REQUIREMENT:
If a line in the entries contains the word "moment", list it.

Data records
__________

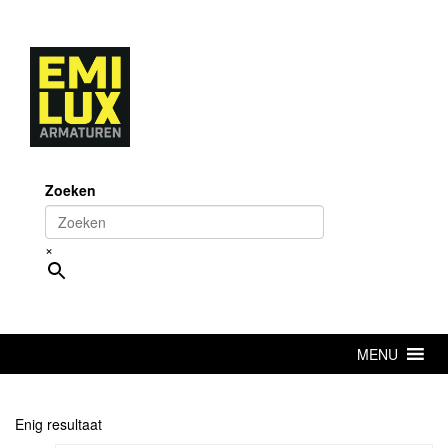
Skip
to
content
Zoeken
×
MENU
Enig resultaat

__________

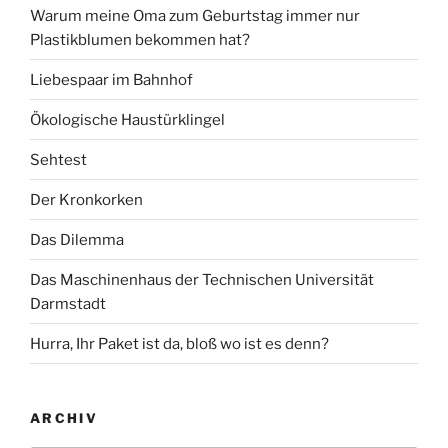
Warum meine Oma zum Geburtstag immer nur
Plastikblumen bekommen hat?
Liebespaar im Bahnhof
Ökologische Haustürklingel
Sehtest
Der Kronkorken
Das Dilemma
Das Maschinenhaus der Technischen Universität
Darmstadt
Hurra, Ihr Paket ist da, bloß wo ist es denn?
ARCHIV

__________

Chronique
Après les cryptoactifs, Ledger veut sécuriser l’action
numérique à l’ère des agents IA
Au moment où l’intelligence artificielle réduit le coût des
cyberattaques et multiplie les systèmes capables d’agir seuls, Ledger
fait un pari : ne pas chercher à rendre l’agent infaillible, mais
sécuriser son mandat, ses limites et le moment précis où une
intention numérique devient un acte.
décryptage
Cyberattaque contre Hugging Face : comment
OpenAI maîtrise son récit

__________

RESULT OF THIS EXERCISE:
Au moment où l’intelligence artificielle réduit le coût des
sécuriser son mandat, ses limites et le moment précis où une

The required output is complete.